Cognitive assessments have been the subject of recent debate because there are limitations when they are conducted using pen and paper. For example, the collected material is monomodal (written form) and there is no direct digitalization for further and automatic processing. Here we show how such cognitive assessments can be fully digitalized in order to improve everyday practices in clinics and at home. As an example we present a fully automated, web-based system for execution and evaluation of the Mini-Mental State Examination (MMSE) based on a speech dialogue system and a smartpen, allowing us to evaluate cognitive impairment based on AI technologies.

Dementia is a general term for a decline in mental ability severe enough to interfere with daily life. The internationally used Mini-Mental State Examination is a 30-point questionnaire, which is extensively used in medicine and research to measure cognitive impairment. Depending on the experience of the physician and the cognitive state of the patient the administration of the test takes between 5 and 10 minutes and examines functions including awareness, attention, recall, language, ability to follow simple commands and orientation. Due to its standardisation, validity, short administration period and ease of use, it is widely used as a reliable screening tool for dementia.

We utilize inexpensive, off-the-shelf consumer hardware to capture speech and handwriting, allowing us to evaluate cognitive impairment automatically. The ease of use and the wide availability of the deployed hardware makes the system accessible to both clinicians and home users and can be used to gather large data sets. For the speech dialogue we employ a Google speech assistant in conjunction with a custom dialogue manager running on our server. To capture tasks involving handwriting we use a digital pen, which streams the user’s input to our server. Based on the traditional scoring method we adopted an automated version that is able to score user input automatically and in real-time, analyzing both, the spoken as well as the sketched parts of the MMSE.

The technical architecture of our distributed, web-based infrastructure is shown above. As can be seen, at the computational level, there are two intelligent user interfaces, one for the patient (speech and digital pen interaction) and one for the caregiver (therapist interface). Raw pen data is sent to the document processing and indexing server. The pen data processing server provides aggregated pen events in terms of content-based interpretations in RDF (Resource Description Framework). The resulting documents are sent to the data warehouse, together with the RDF structured data. This structured data contains the recognised shapes and text, and text labels, for example. The system attempts to classify each pen stroke and stroke group in a drawing. Speech input from the patient is captured and send to the dialogue processing server, which provides structured speech recognition results.

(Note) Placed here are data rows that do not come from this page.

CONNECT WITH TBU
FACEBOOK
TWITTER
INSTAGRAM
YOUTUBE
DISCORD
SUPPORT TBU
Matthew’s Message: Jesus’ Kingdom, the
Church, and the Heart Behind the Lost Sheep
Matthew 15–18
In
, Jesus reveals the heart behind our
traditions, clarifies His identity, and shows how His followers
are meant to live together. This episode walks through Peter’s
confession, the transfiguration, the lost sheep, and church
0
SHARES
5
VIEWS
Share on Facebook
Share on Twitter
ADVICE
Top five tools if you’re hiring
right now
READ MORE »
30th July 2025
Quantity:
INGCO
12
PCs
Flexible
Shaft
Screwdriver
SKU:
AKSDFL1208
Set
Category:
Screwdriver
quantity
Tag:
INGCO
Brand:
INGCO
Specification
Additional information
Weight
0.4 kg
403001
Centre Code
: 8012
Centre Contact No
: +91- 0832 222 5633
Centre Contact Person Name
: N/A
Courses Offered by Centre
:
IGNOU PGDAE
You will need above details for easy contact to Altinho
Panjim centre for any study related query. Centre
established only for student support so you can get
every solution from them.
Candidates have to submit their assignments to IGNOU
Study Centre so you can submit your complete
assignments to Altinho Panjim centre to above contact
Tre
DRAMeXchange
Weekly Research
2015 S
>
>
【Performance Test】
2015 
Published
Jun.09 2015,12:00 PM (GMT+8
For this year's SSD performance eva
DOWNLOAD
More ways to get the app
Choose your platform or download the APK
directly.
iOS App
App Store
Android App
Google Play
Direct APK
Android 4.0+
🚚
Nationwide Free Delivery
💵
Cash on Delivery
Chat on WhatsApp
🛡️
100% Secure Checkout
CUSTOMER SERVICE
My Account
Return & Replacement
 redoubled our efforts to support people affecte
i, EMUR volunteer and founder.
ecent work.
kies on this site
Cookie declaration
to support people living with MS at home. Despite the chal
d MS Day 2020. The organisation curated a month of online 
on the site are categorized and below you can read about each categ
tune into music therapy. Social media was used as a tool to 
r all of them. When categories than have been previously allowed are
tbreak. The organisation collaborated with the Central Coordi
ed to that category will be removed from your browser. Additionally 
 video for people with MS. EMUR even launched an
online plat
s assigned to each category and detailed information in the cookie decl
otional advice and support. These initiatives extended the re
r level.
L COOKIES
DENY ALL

Our second user interface is based on the data warehouse data, and is designed for the practicing clinician. This therapist interface, where the real-time interpretations of the speech dialogue and stroke data are available in RDF, is meant to advance existing neuropsychological testing technology. We display (1) summative statistics of assessment performances, (2) transcribed and scored speech input, (3) real-time test parameters of the sketch tests, and (4) real-time information about pen features such as tremor and in-air time of the digital pen.
These visualisations are based on the set of over 100 signal-level features about the dynamic process of writing. Overall we devised a set of algorithms and classifiers that convert imprecise requirements from the original scoring system, such as “All 10 angles must be present and two must intersect.” to unbiased scores based on the raw handwriting input. Our caregiver interface also provides previously captured real-time data (e.g., for a slow-motion playback), and classifies the analyzed high-precision information about the filling process, opening up the possibility of detecting and visualising subtle cognitive impairments.

In addition, we take into account multiple sensor data provided by the smartpen, which currently cannot be measured easily by the human observer. Information about velocity, pressure, air-time and other features can bring vital insights about the patient’s cognitive state and handwriting behavior. We are currently extending our system to provide such feedback to therapists, based on more than one hundred distinct handwriting features.

Our current setup consists of 3 main components: a speech dialogue hardware interface, a cloud-based speech recognition service and a backend server. In order to allow easy deployment and large scale usage we decided to use the Google Home Mini as a hardware device and frontend for the speech dialogue. It contains a speaker and a microphone and can connect to a wireless network. We deployed our custom application to the device using the Google Dialogflow framework, which receives input coming from the hardware device. Our custom backend service is registered inside our Google Dialogflow application, enabling us to manage the dialogue and directly evaluate the given answers in real-time.